# Is there a way to solve or approximate the concave program with separable objective?

I would like to solve the following problem: "minimize $\sum_{i=1}^k \sqrt{x_i}$ subject to some polytope constaints." Is there a polynomial time algorithm to solve or approximate it? Thanks.

Jian.

• Note that we do not know a polynomial-time algorithm for even the following simple variation of the problem: decide whether $\sum_{i=1}^k \sqrt{x_i}$ is greater than a given integer or not (cf. the sum-of-square-roots problem). This means that in one of the natural formulations of your problem, a polynomial-time algorithm to exactly solve it is beyond the current knowledge. – Tsuyoshi Ito Nov 16 '11 at 13:43
• The exact version is NP-hard. One way to prove this is by reducing the feasibility version of 0-1 integer programming to the current problem. – Tsuyoshi Ito Nov 16 '11 at 13:58
• Something property of the minimum - The minimum always occurs at the boundary of polytope. This ofcourse does not give a polytime algorithm but is a heuristic that cuts the search space. – Ashwinkumar B V Nov 16 '11 at 16:55

I special cases of this problem are a convex optimization problem. If x_i>0, then the objective is a posynomial. If the polytope can be described using posynomials, then the problem becomes a convex optimization problem.

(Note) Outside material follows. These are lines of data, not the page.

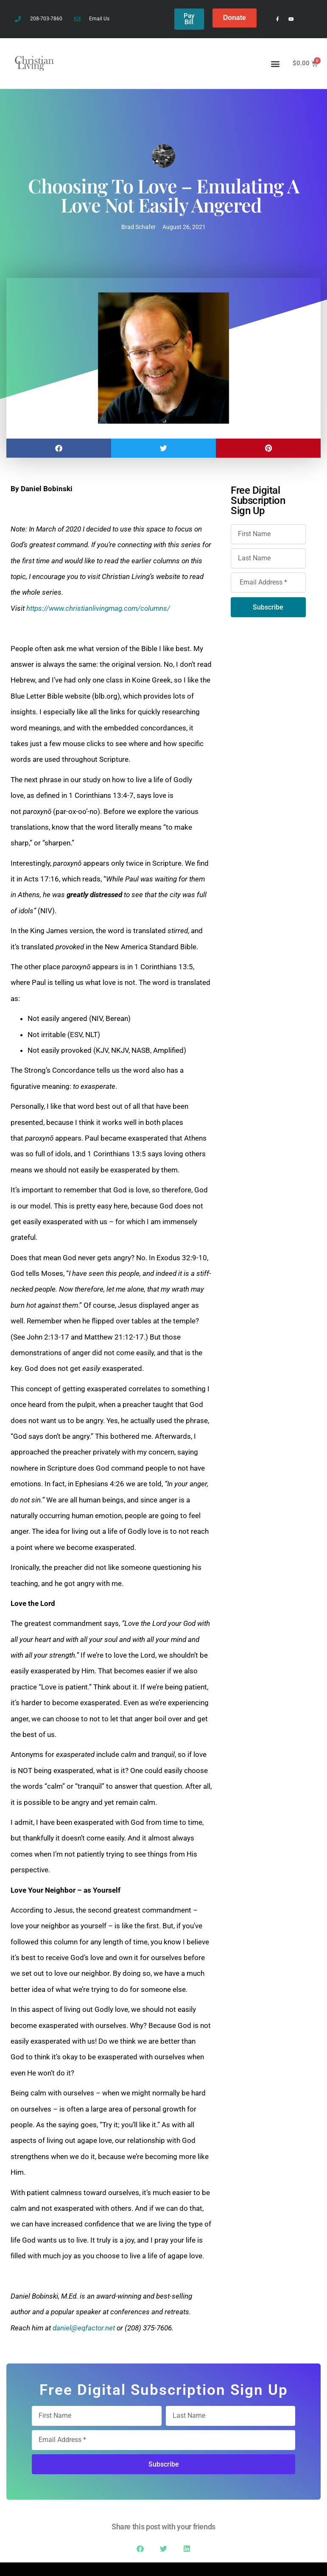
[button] (275, 61)
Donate (234, 17)
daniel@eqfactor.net (84, 2325)
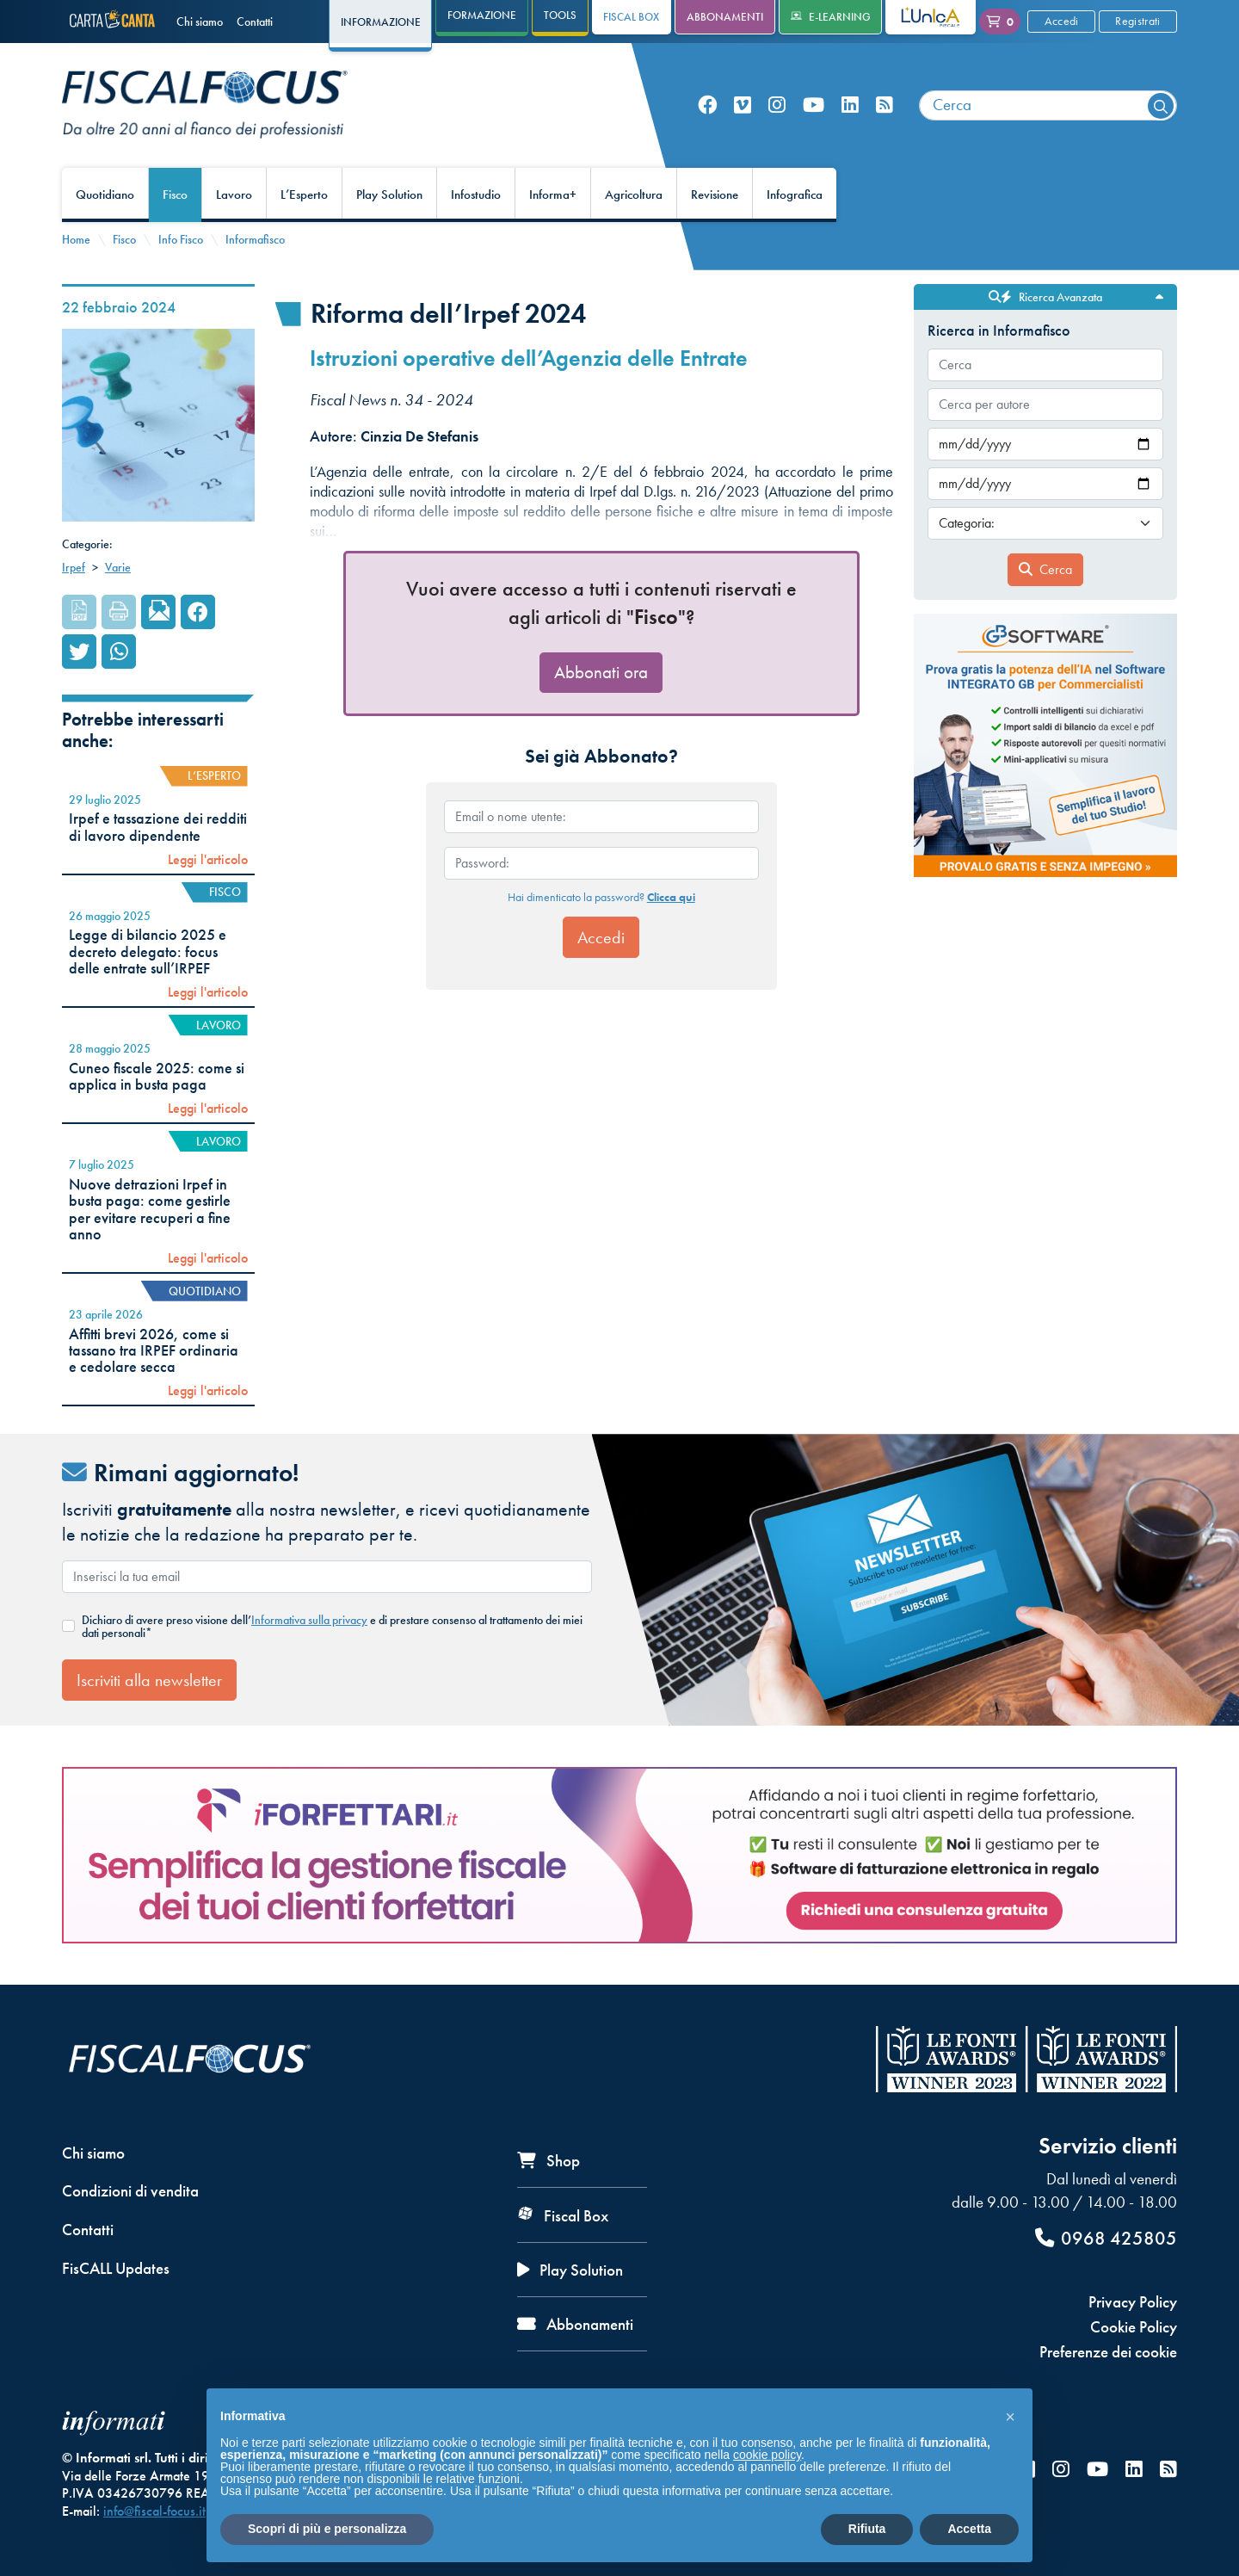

See the tutorial at http://www.stanford.edu/~boyd/papers/pdf/gp_tutorial.pdf which discusses geometric programming and search for posynomial.

--clarification--

See page 73 of the above link.

If your polytope can be described by a posynomial, then you can solve the polytope as a convex programming problem, by converting the problem into an equivalent form.

Given:
Minimize f0(x)
s.t.
fi(x)<=0 for all i
fj(x)=0 for all j

Let x_k an element in x be equal to exp(y_k). Now, an equivalent problem is cast as:

Minimize log(f0(exp(y))
s.t.
log(fi(exp(y))<=0 for all i
log(fj(exp(y))=0 for all j

The restriction here is that the only a subset of all polytopes will work in this formulation. However if you can find a reasonable approximation where the polytope is approximated by a set of posynomial constraints, then you will have a computationally fast solution.